The question has arisen on two different projects (one hypothetical, one already live) at TOPP in the past week:
Should we (continue to) use ZODB as the primary data store, or should we use … something else?
Well. I’ve been using ZODB in my daily work since at least 2001, so I’m pretty well familiar with it by now. By contrast, I’ve done a little bit of work with MySQL, a tiny bit with other relational systems (SQLite, SQL Server, and Oracle), none with PostgreSQL, and almost no work with any of the current crop of object-relational mappers … nor with any of the hip new kids on the block like CouchDB.
With that background, you’d expect me to be a fairly ignorant guy who always prefers ZODB just because he doesn’t know any better, right?
But there’s also the truism that familiarity breeds contempt. Consider yourself warned about the rest of this post ![]()
That said, I’ll start by listing some of the things I really do like about ZODB.
What’s Good about ZODB
- Persistence is very transparent (to your application) … Getting started with ZODB is really, really easy. If your app is not performance-sensitive, you can get away with very little attention to storing your data, it mostly Just Works. And you hardly have to do a damn thing. Neat. (When performance is a problem, you have to start paying a little more attention - or maybe a lot.)
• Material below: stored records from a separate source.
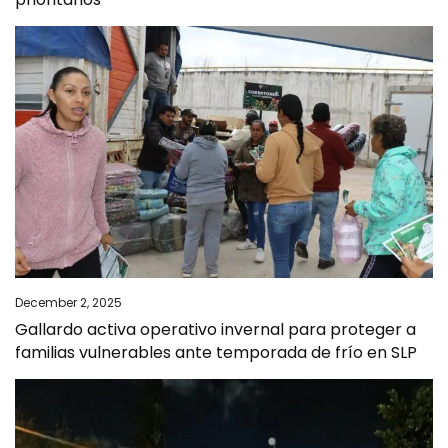
December 2, 2025
Gallardo activa operativo invernal para proteger a
familias vulnerables ante temporada de frío en SLP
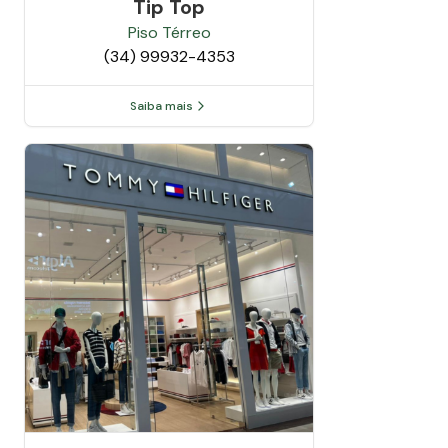
Tip Top
Piso
Térreo
(34) 99932-4353
Saiba mais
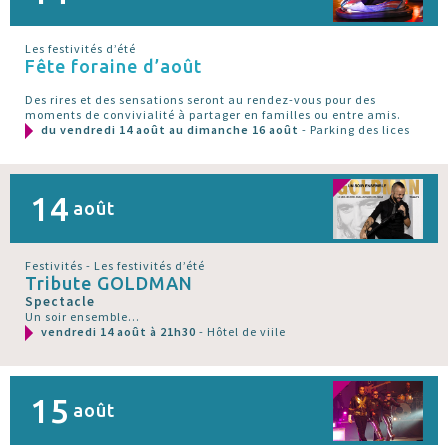
Les festivités d’été
Fête foraine d’août
Des rires et des sensations seront au rendez-vous pour des
moments de convivialité à partager en familles ou entre amis.
du vendredi 14 août au dimanche 16 août
- Parking des lices
14
août
Festivités - Les festivités d’été
Tribute GOLDMAN
Spectacle
Un soir ensemble...
vendredi 14 août à 21h30
- Hôtel de viile
15
août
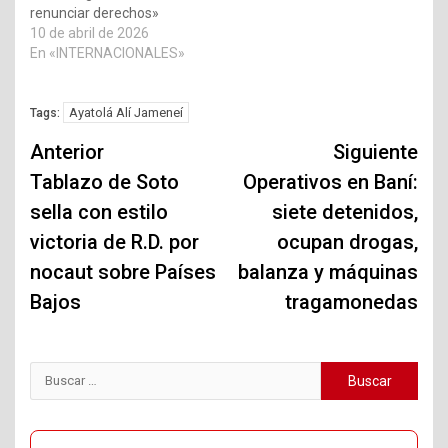
renunciar derechos»
10 de abril de 2026
En «INTERNACIONALES»
Ayatolá Alí Jameneí
Tags:
Navegación
Anterior
Siguiente
de
Tablazo de Soto
Operativos en Baní:
sella con estilo
siete detenidos,
entradas
victoria de R.D. por
ocupan drogas,
nocaut sobre Países
balanza y máquinas
Bajos
tragamonedas
Buscar:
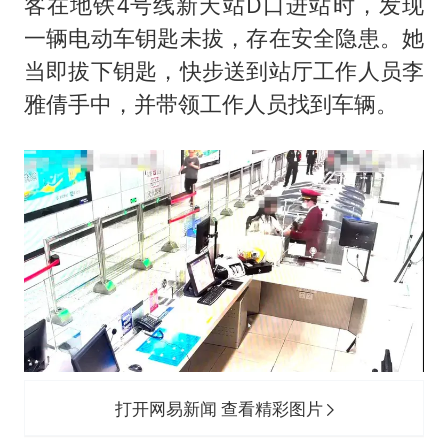
客在地铁4号线新天站D口进站时，发现
一辆电动车钥匙未拔，存在安全隐患。她
当即拔下钥匙，快步送到站厅工作人员李
雅倩手中，并带领工作人员找到车辆。
打开网易新闻 查看精彩图片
- Schema, shmema. You just throw Python objects in there and they just stick. Neat.
- Undo. When you can use it, this is fantastic to have built in.
- Transactions that mostly just do what you want. Okay, this is really about the default transaction policy in Zope, not ZODB per se. But this is something that I really think Zope got right. (And thanks to repoze.tm, it’s something that any WSGI app can now do with any data store that supports transactions.)
- Text Indexing … there are some nice full-text indexes available for ZODB. On the other hand, these work at the application layer - i.e. you have to do the work of updating the index yourself, it doesn’t happen magically when you save data. And they don’t play nice with Undo. I gather there are now some that you can use without the whole Zope 2 ball of wax, which is great.
- Container hierarchies of arbitrary depth are trivial. This is really nice and something that’s easy for a ZODB user to take for granted. Doing the equivalent in an RDBMS is typically not so fun, I gather. (Haven’t had to do it yet myself, but some quick browsing suggests that it’s really pretty icky. I suspect though that traversing a ZODB object graph will have the same performance characteristics as the fairly simple “adjacency model” described in that article.)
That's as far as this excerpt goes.